November 23, 2016 / Published 10:00 AM EST / Alyssa Charles
Financial literacy 101: Retirement planning
There’s a lot to wrap your head around when it comes to your finances but a good understanding of some basic financial concepts can really take you a long way. November is financial literacy month in Canada and although Canadians received high scores when their financial knowledge was tested, many still lack confidence in their skills. As part of a three-part series, spoke to Manulife Securities Financial Advisor, William Bell and Retirement Specialist, David Demant to get their perspectives on some frequently asked retirement planning questions.
How much do I really need to retire?
Different people have different ideas about how much you should be saving for retirement.

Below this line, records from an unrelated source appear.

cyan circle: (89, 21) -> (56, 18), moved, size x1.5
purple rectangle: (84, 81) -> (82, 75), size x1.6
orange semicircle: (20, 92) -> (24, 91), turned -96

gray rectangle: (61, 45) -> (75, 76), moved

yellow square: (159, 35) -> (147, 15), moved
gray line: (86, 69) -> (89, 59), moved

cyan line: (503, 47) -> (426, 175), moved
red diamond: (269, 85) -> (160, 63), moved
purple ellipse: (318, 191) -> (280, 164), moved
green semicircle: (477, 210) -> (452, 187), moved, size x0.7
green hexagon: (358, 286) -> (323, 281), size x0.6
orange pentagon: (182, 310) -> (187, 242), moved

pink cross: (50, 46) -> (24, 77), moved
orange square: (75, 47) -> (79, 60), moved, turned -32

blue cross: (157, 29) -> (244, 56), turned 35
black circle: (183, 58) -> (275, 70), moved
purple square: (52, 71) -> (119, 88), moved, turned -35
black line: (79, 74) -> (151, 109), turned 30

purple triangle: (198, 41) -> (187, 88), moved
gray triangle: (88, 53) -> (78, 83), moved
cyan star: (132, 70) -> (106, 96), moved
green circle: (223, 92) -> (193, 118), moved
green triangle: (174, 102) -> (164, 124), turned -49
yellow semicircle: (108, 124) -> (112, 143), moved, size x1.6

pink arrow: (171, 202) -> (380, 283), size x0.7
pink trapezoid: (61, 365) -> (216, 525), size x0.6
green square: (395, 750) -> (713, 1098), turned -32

Many advisors say you need retirement cash flow equal to 70% to 80% of your peak-retirement income1. But one size doesn’t fit all. “The “70%” rule of thumb is a good place to start” says William, “but that’s all it is.” Everyone’s goals are different which is why it’s important to plan how you want to live in retirement and what steps you’ll need to take to get there. Working with a financial advisor can have a huge impact on meeting your financial goals. According to a 2015 study, those who have financial advisors acquire 2.73 times more wealth than those that don’t.
How can I maximize my retirement savings?
A 2015 Investor Pulse survey revealed that one in four Canadians are clueless about their current investment options and only 36% are at least somewhat knowledgeable about what types of investments they should consider to maximize their retirement savings1. Although there are many investment options that can be utilized, perhaps that shouldn’t be the focus. “It’s interesting that we spend a lot of time worrying about what kinds of investments are best, rather than worrying about how to invest more,” says William. Unfortunately, both RRSPs and TFSAs are underutilized with many people not maximizing their contribution limits. This is generally not because they don’t want to, but simply because they don’t have the money left at the end of the month to contribute. “Automatic savings plans and employer plans the two things people should be utilizing” says David. Setting up an automatic RRSP contribution on the same day you’re paid allows you to pay yourself first and save for retirement without really thinking about it. David also suggests taking advantage of any plans through your employer. “Utilizing employer plans that match your contributions is an easy way to turbo-charge your savings.”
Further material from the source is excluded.